Myth 3: Acupuncture could interfere with other modalities
Acupuncture is a great complement to other forms of treatment. It helps people to heal from surgery, works in conjunction with Western medicine and can be used in addition to medications. I see myself as a part of my patients' medical team. We are all working together to get you well. So if you have an appointment with your doctor, surgeon, massage therapist or chiropractor; you can get even more relief by receiving acupuncture treatments.
Chinese medicine dates back over three thousand years. The oldest book on Chinese medical theory, The Nei Jing, was written between 300 and 100 BC. It describes the theory and application of yin and yang and the five organ, element system. It teaches the causes of disease, explains how to diagnose illness, and tells how energy flows through the body. It still serves as the theoretical basis of acupuncture which today is one of the most widely used forms of medicine in the world.
Although acupuncture is ancient, it has only been practiced in this country for about 50 years. In 1972, a New York Times reporter, James Reston, accompanied Henry Kissinger to China. While there he had emergency appendectomy surgery and was so impressed by the post-surgery acupuncture he received, he wrote about his experience. This created interest in the modality in the US. In 1974, the first acupuncture school in this country, the New England School of the Acupuncture (NESA), was opened. I studied there, graduating and receiving my license in 1998.
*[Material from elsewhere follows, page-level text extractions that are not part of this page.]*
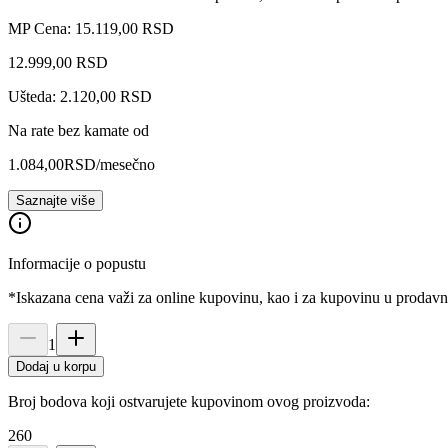
MP Cena: 15.119,00 RSD
12.999
,
00
RSD
Ušteda: 2.120,00 RSD
Na rate bez kamate od
1.084,00
RSD
/mesečno
Saznajte više
Informacije o popustu
*Iskazana cena važi za online kupovinu, kao i za kupovinu u prodav
1
Dodaj u korpu
Broj bodova koji ostvarujete kupovinom ovog proizvoda:
260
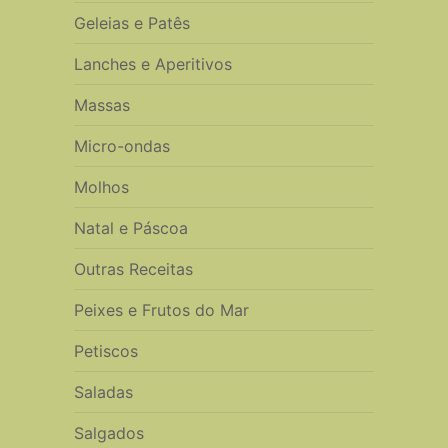
Geleias e Patês
Lanches e Aperitivos
Massas
Micro-ondas
Molhos
Natal e Páscoa
Outras Receitas
Peixes e Frutos do Mar
Petiscos
Saladas
Salgados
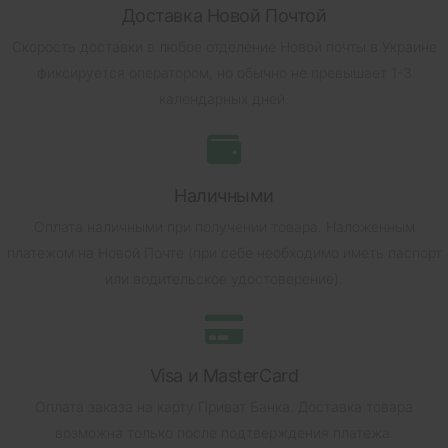
Доставка Новой Почтой
Скорость доставки в любое отделение Новой почты в Украине
фиксируется оператором, но обычно не превышает 1-3
календарных дней.
Наличными
Оплата наличными при получении товара.
Наложенным
платежом на Новой Почте (при себе необходимо иметь паспорт
или водительское удостоверение).
Visa и MasterCard
Оплата заказа на карту Приват Банка.
Доставка товара
возможна только после подтверждения платежа.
Most folks don’t know this, but there are several different styles of acupuncture. These styles that evolved as Chinese medicine spread to different countries. Acupuncture arrived in Japan in 562 AD. Schools were established during the 8th century. Acupuncture was considered an appropriate vocation for the blind, and as a result, acupuncturists in Japan developed extremely sensitive kinesthetic skills. They learned to get information by feeling the pulse and palpating the abdomen. In Japan, acupuncturists apprenticed with masters and learned by observing their work.
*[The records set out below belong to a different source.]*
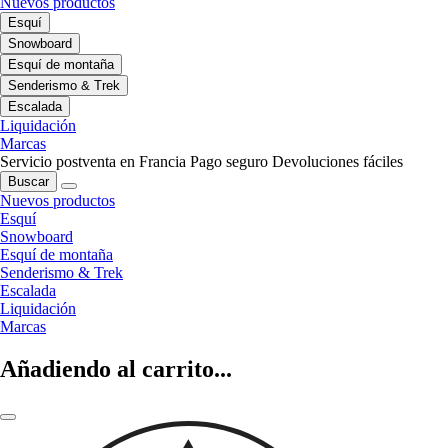
Nuevos productos
Esquí
Snowboard
Esquí de montaña
Senderismo & Trek
Escalada
Liquidación
Marcas
Servicio postventa en Francia
Pago seguro
Devoluciones fáciles
Buscar
Nuevos productos
Esquí
Snowboard
Esquí de montaña
Senderismo & Trek
Escalada
Liquidación
Marcas
Añadiendo al carrito...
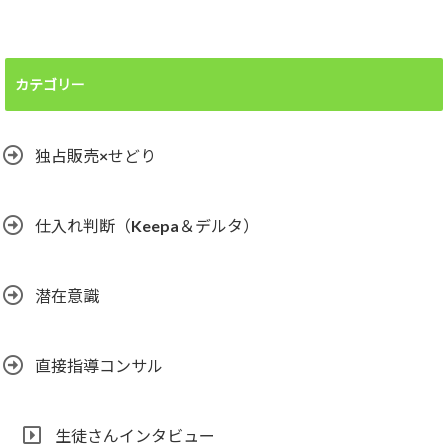
カテゴリー
独占販売×せどり
仕入れ判断（Keepa＆デルタ）
潜在意識
直接指導コンサル
生徒さんインタビュー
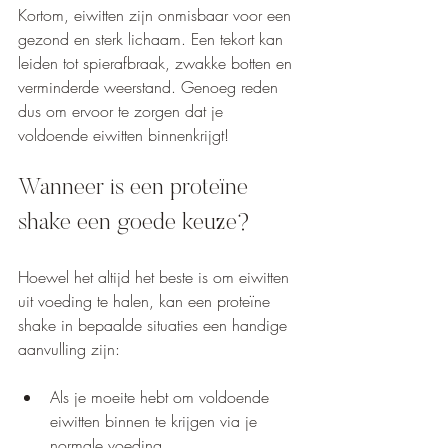
Kortom, eiwitten zijn onmisbaar voor een 
gezond en sterk lichaam. Een tekort kan 
leiden tot spierafbraak, zwakke botten en 
verminderde weerstand. Genoeg reden 
dus om ervoor te zorgen dat je 
voldoende eiwitten binnenkrijgt!
Wanneer is een proteïne 
shake een goede keuze?
Hoewel het altijd het beste is om eiwitten 
uit voeding te halen, kan een proteïne 
shake in bepaalde situaties een handige 
aanvulling zijn:
Als je moeite hebt om voldoende 
eiwitten binnen te krijgen via je 
normale voeding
At NESA, after the first year of training, students have to choose to study between a Chinese or Japanese acupuncture track. I chose Japanese and began studying the style of a well-known acupuncturist from Japan, Kiiko Matsumoto. Kiiko, to this day, studies with the masters in Japan and brings their teachings to the US, carrying on a several thousand year old tradition.
I continue to study with her and feel honored to be a part of this ancient way of healing.